爱奇小说 > 穿越小说 > 废柴书生?反手一首将进酒 > 第149章 朝堂将惊
    班师的队伍,还在数百里之外,可那股由北境的赫赫战功与“儒将”崛起的无上声望所汇聚而成的、巨大的政治气旋,已经提前一步,抵达了京城。

    这几日,京城的天气,很怪。

    明明已是初春,不见半分暖意,空气里反而透着一种山雨欲来之前的、沉闷的潮湿。

    最先感受到这股潮意的,是东宫。

    太子所居的毓庆宫之内,气氛几乎可以用“亢奋”二字来形容。

    年轻的太子,一连数日,都将自己关在书房之中,他面前铺开的,不再是那些让他头疼的经义子集,而是一张巨大的、标满了大夏北部州县的舆图。

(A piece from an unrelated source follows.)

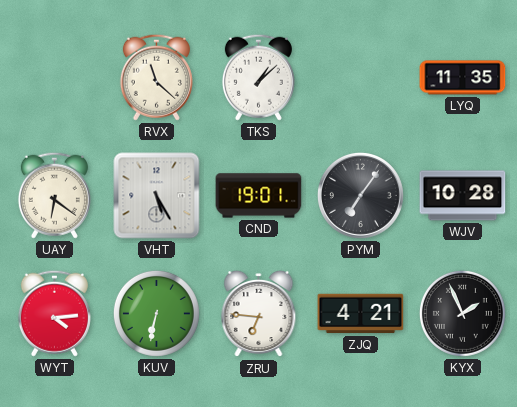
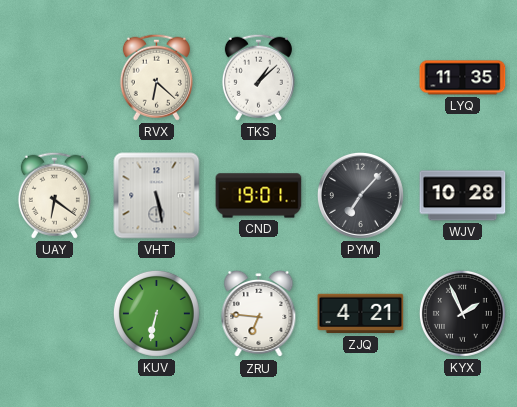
RVX: 11:22 -> 6:22
VHT: 5:25 -> 5:28
PYM: 7:06 -> 7:07
WYT: 4:14 -> none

    他的手指,正顺着那条从燕云关一路南下的官道,一点一点地,往下移动,嘴里还念念有词地,计算着苏辰的脚程。

    “过了朔州,下一站便是代州……从代州到太原府,快马一日可至……这么算来,最多再有十日,十日之内,苏先生便可抵京!”

    他的脸上,带着一种压抑不住的、近乎孩童般的喜悦。

    北境大捷,阵斩蛮王,这是何等不世之功!

    而缔造了这桩功业的核心人物,是他东宫的人!

    这感觉,比他自己打了胜仗还要痛快!

    然而,坐在他对面,正慢条斯理地烹着一壶春茶的赵灵儿,脸上却没有半分喜色。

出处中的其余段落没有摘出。